Траппер смерил удивленных подобной наглостью оппонентов, поднял правую руку на уровень глаз и, направив указательный палец в лоб владельцу дробовика, словно взводя револьверный курок, шевельнул большим пальцем.
— Ы-ы-ы! — зайдясь в натужном хохоте, европеец гулко шлепнул себя ладонями по бедрам, — глянь, народ, какой весельчак нам нынче попался!
Глядя на охватившее его противников веселье, траппер язвительно фыркнул и, имитируя выстрел, зычно выкрикнул: «Туду-у-ух!!!», и, словно компенсируя отдачу выстрела, вскинул руку вверх. Внезапно, в ржание перегородивших дорогу бандитов вплелся глухой раскат револьверного выстрела, и голова владельца дробовика разлетелась вдребезги.
Одновременно, Алексей, освобождая Бирюшу место для броска, отпрыгнул в сторону и выхватил револьвер. А двое оставшихся бандитов почти синхронно рухнули на землю: весельчака свалил Бирюш, а его приятеля — пелевинская пуля.
— Здравствуйте, Владимир Станиславович! — Алексей довольно покосился на собаку, прижавшую оставшегося в живых бандита к земле, и приветливо махнул рукой в темноту. — Выходите уже! Я вас еще час назад возле старой мельницы срисовал!

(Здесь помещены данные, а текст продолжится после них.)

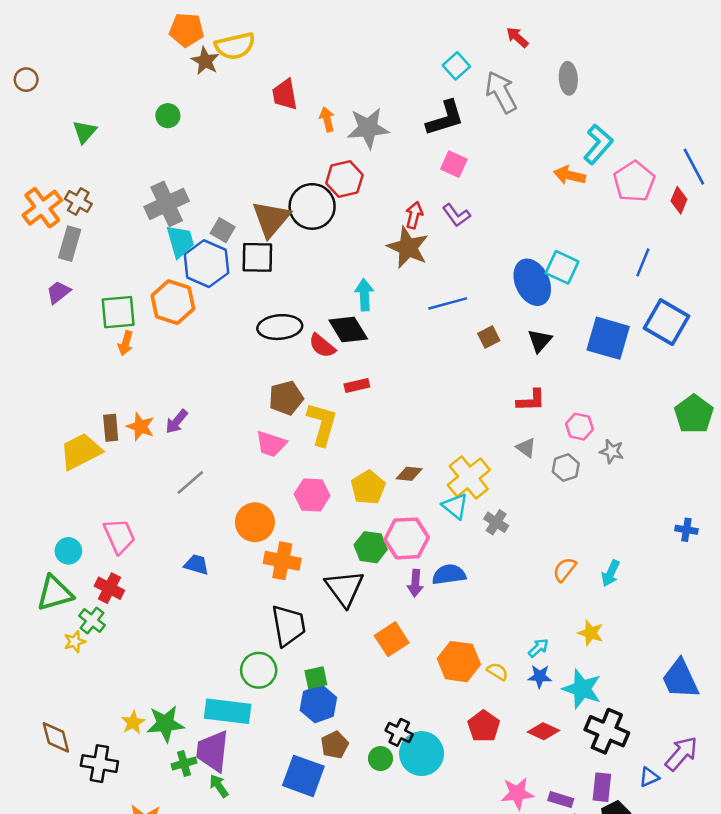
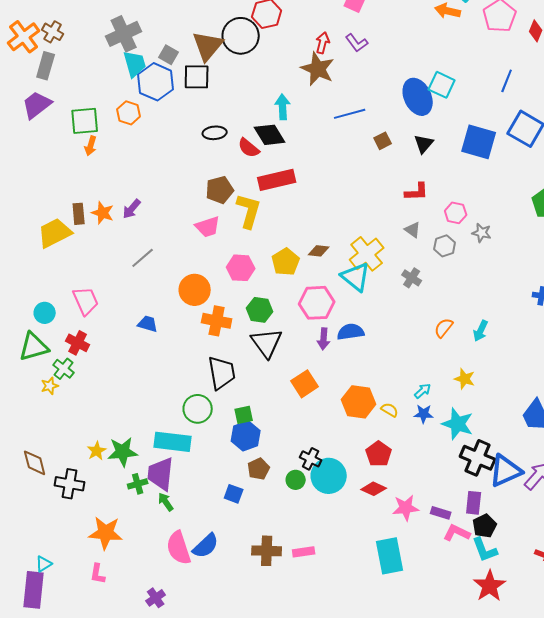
purple trapezoid: (58, 292) -> (37, 105), size x1.5
orange hexagon: (173, 302) -> (129, 113), size x0.7
black ellipse: (280, 327) -> (215, 133), size x0.7
red rectangle: (357, 385) -> (277, 180), size x1.8
pink trapezoid: (271, 444) -> (208, 227), turned -36
cyan triangle: (455, 506) -> (356, 277), size x1.4
gray cross: (496, 522) -> (412, 278), moved
green hexagon: (371, 547) -> (260, 310), moved
red diamond: (543, 731) -> (374, 489), moved
blue square: (303, 776) -> (234, 494), size x0.6
blue triangle: (649, 777) -> (506, 471), moved, size x2.0

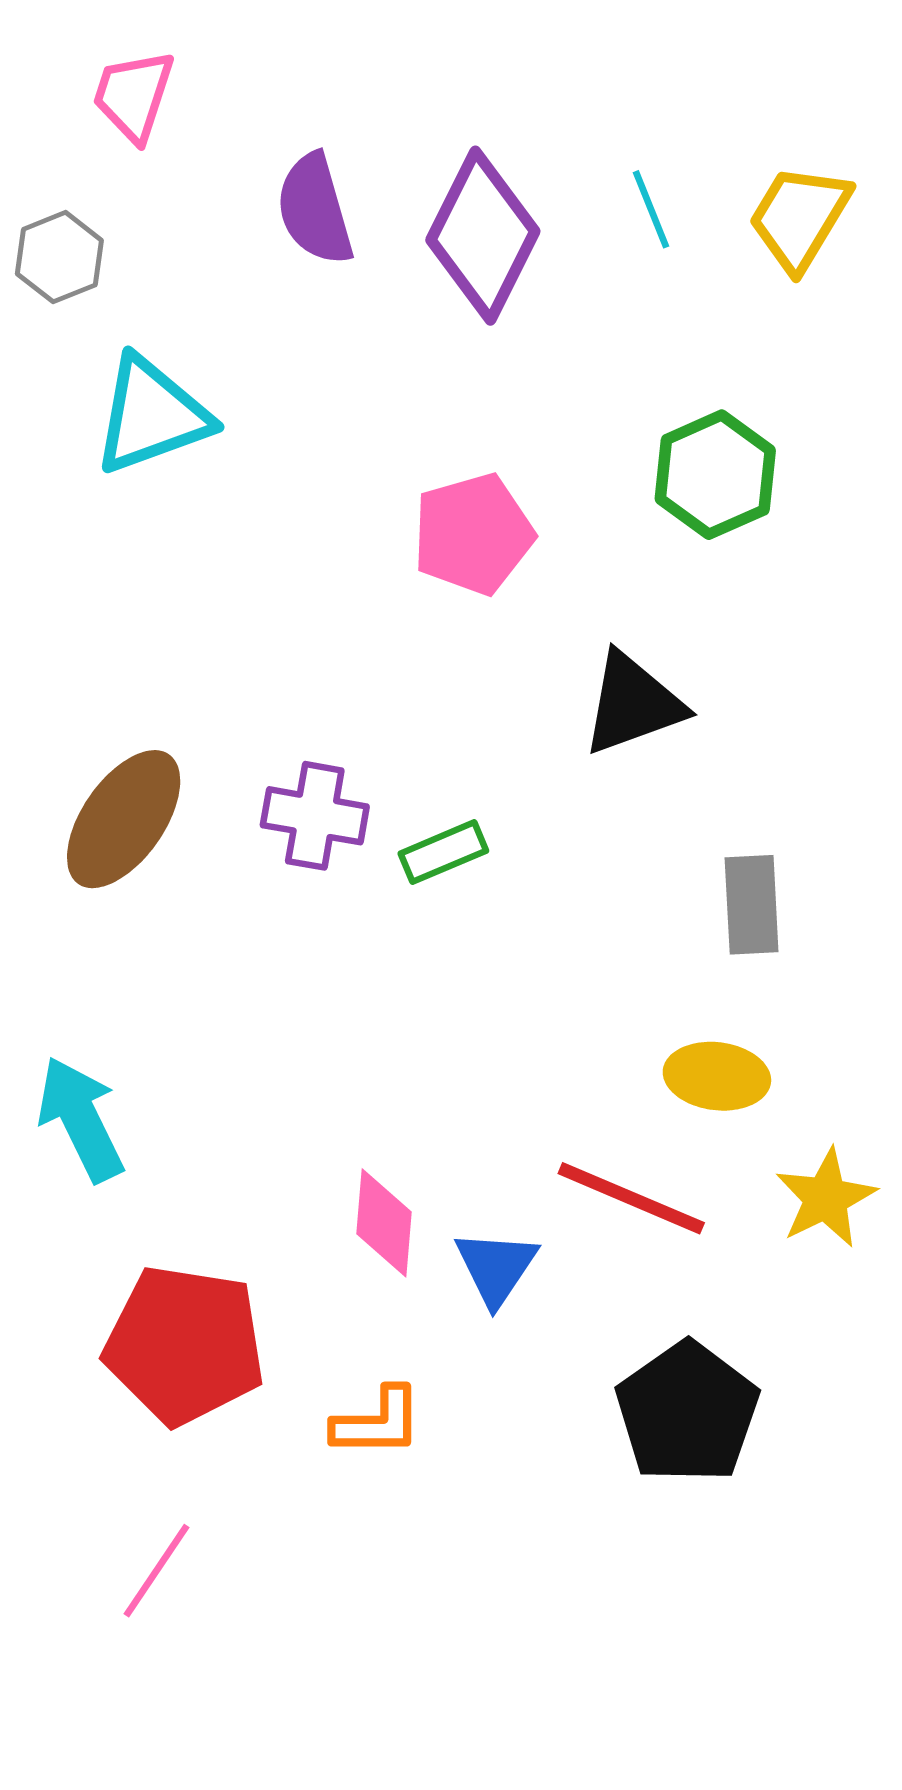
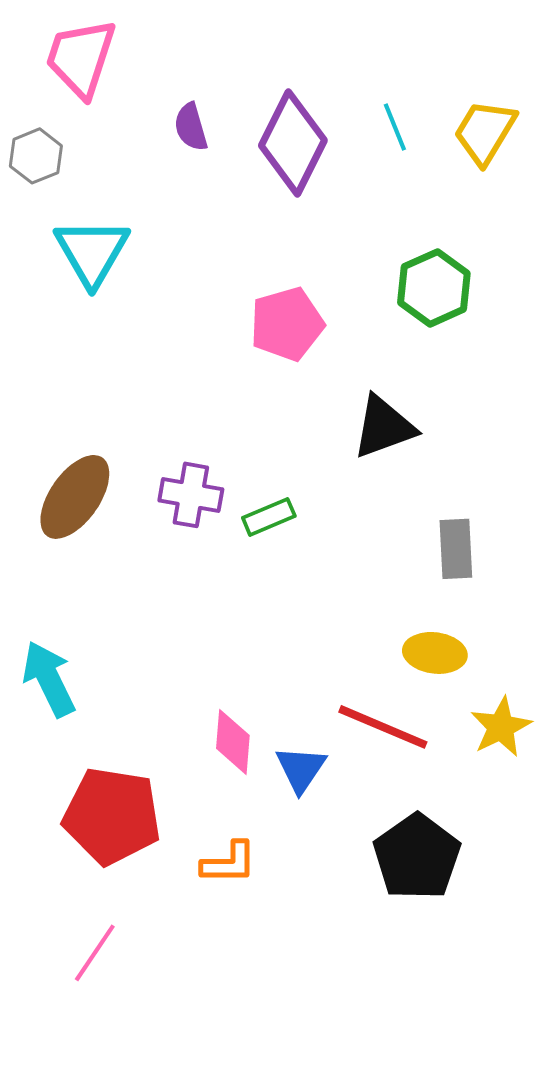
pink trapezoid: (133, 96) -> (81, 58), size x1.4
purple semicircle: (315, 209) -> (191, 127), size x0.7
cyan triangle: (152, 415) -> (92, 252), turned -40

— Теряете хватку, Лешенька! — Кочетков, материализовавшись на границе тьмы и света, укоризненно покачал головой. — Я уже часа четыре за вами, аки гиппопотам сквозь термитник топаю: с шумом, треском и не скрываясь. Почти не скрываясь.
— Я своей прозорливости дифирамбы пою, — огорченно буркнул Пелевин, стыдливо отводя глаза в сторону, — а оно эвона как… Лучший следопыт, русский Натти Бампо, — продолжал ворчать охотник, имитируя голос Полины. — Хрена! Как мальчишку, провели, как мальчишку…
— Пора б уже усвоить, юноша, — подполковник, смерив Пелевина укоризненным взглядом, ласково потрепал Бирюша по холке, — что чрезмерное самоуничижение это гордыня с обратным знаком, а значит — грех. Осознали? Вот и не грешите. Зря вы себя хулите, однозначно — зря.